Nos guerres de tous les jours silencieuses
Ce sont un peu de nombreuses histoires avec un seul centre de gravité, qui n’est pas le siège de Verdicchio Consulting, mais ils sont Nos guerres silencieuses qui donnent le titre au roman. David Valentini revient à la librairie avec son deuxième effort, recueillant idéalement le témoin qu’il a lui-même posé à la fin de Tout ce qui pourrait se casser (2022). Il le fait encore une fois avec Employment Edizioni, qui publie pour la première fois dans la série «aiguë» A Écrivain non-Dedebutant, mais qui avec la maison d’édition milanaise a fait ses premiers pas en octobre 2022, à l’aube du projet lancé il y a deux ans et demi par Alessandro Cattelan.
Valentini parle de nombreuses histoires, a-t-on dit, plus ou moins liées les unes aux autres, à partir desquelles la fragilité, les difficultés et les choix qui leur sont liés émergent, qui sont le dénominateur commun de toute existence. Il n’est pas nécessaire d’avoir lu Tout ce qui pourrait se casser Pour profiter du livre, mais avoir une formation aide, peut-être, à apprécier davantage certains personnages et l’évolution de la prose de l’auteur.

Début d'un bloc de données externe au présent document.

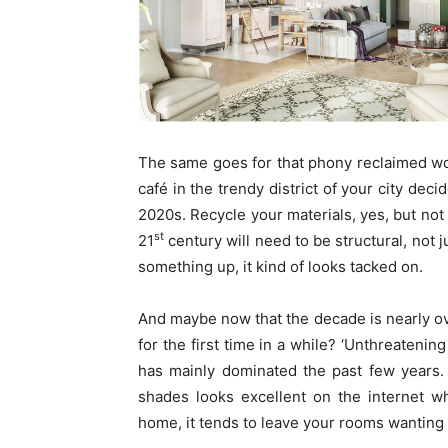
The same goes for that phony reclaimed wood
café in the trendy district of your city deci
2020s. Recycle your materials, yes, but not 
st
21
century will need to be structural, not j
something up, it kind of looks tacked on.
And maybe now that the decade is nearly ov
for the first time in a while? ‘Unthreatenin
has mainly dominated the past few years.
shades looks excellent on the internet wh
home, it tends to leave your rooms wanting 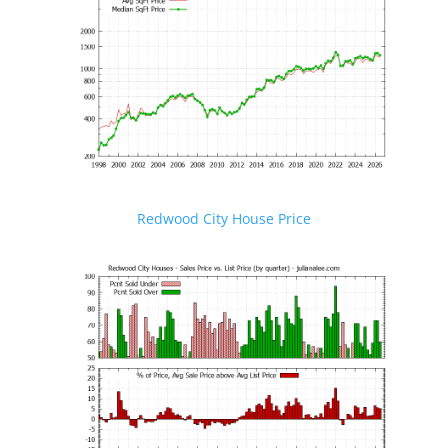
Redwood City House Price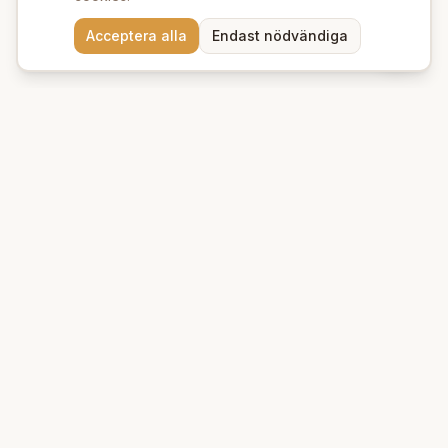
Behöver du hjälp att hitta
Acceptera alla
Endast nödvändiga
rätt produkter? 💬
Beauty Deluxe
Premium ekologiska produkter för hud och hår. Vi erbjuder
naturlig skönhet med omsorg om miljön.
Kungsgatan 39 A
753 21
Uppsala
+46 76 95 132 88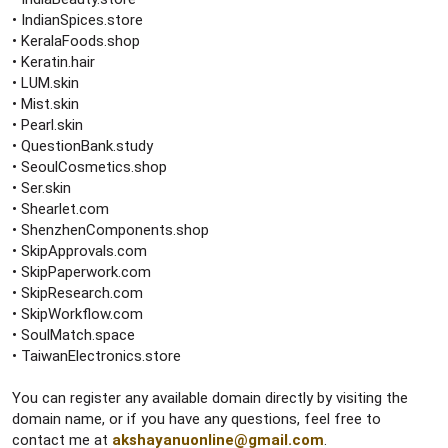
• IndianSpices.store
• KeralaFoods.shop
• Keratin.hair
• LUM.skin
• Mist.skin
• Pearl.skin
• QuestionBank.study
• SeoulCosmetics.shop
• Ser.skin
• Shearlet.com
• ShenzhenComponents.shop
• SkipApprovals.com
• SkipPaperwork.com
• SkipResearch.com
• SkipWorkflow.com
• SoulMatch.space
• TaiwanElectronics.store
You can register any available domain directly by visiting the
domain name, or if you have any questions, feel free to
contact me at
akshayanuonline@gmail.com
.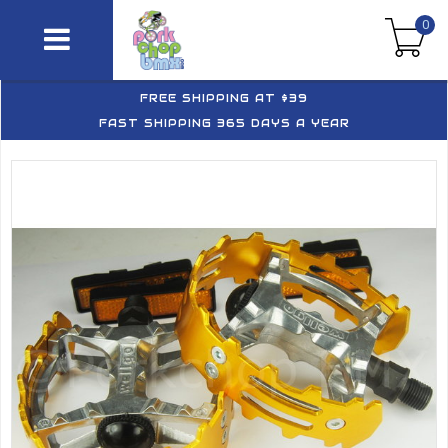
0
FREE SHIPPING AT $39
FAST SHIPPING 365 DAYS A YEAR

Le livre coule agréablement, les pages se déroulent en toute sécurité parmi les événements de Filippo – son passé et son présent, la relation avec Cesare qui est née entre les bancs de lycée -, sa sœur Federica qui revient dans la capitale et doit faire face à ce qu’il croyait avoir laissé derrière lui, et toujours son frère Riccardo et son besoin de se déplacer et de trouver un autre endroit pour se sentir complètement lui-même. Ensuite, il y a Paolo et sa double vie, Katia, obligé de coexister avec la maladie de son père, Lorenzo et la « rivalité » avec Antonio: ils pourraient être amis, collègues de travail, membres de la famille de quiconque. Certes, en lisant le roman, il sera difficile de ne pas trouver une certaine assonance dans sa vie, il existe de nombreuses dynamiques et entrelacées qui émergent, qui sont particulières mais en tout cas très courantes.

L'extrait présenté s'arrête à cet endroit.